• **ASSIGNMENT**: Locate, in the data below, the line that contains "paradigm shift —" and the line that contains "within the realm"; reproduce exactly those two lines and every line between them, nothing more.

• **INFORMATION GIVEN**:
*** Block opens ***

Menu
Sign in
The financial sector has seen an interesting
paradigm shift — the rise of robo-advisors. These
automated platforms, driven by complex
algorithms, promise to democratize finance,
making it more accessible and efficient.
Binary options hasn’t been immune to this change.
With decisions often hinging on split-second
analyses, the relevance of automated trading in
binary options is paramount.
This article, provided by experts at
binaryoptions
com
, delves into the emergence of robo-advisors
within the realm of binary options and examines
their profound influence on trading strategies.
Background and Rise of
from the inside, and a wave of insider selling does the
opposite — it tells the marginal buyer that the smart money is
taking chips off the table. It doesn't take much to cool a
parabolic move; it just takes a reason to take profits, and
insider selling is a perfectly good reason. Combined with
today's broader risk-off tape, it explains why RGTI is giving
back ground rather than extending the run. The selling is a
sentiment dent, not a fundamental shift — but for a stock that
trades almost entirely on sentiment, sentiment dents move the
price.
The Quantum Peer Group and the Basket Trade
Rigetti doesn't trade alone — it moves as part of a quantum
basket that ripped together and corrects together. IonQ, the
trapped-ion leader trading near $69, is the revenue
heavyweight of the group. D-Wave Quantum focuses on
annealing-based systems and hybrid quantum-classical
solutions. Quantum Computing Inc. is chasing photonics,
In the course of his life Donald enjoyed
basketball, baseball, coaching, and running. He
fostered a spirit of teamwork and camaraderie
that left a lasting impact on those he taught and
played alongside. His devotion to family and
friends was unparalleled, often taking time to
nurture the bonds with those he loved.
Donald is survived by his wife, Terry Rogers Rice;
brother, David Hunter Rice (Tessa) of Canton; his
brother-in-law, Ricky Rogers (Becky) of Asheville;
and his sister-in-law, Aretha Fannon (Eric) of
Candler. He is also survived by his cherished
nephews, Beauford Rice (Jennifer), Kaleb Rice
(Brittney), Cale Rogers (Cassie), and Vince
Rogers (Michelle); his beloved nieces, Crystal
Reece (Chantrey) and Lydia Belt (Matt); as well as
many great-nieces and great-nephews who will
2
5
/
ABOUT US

*** Block closes ***

• **TASK SOLUTION**:
paradigm shift — the rise of robo-advisors. These
automated platforms, driven by complex
algorithms, promise to democratize finance,
making it more accessible and efficient.
Binary options hasn’t been immune to this change.
With decisions often hinging on split-second
analyses, the relevance of automated trading in
binary options is paramount.
This article, provided by experts at
binaryoptions
com
, delves into the emergence of robo-advisors
within the realm of binary options and examines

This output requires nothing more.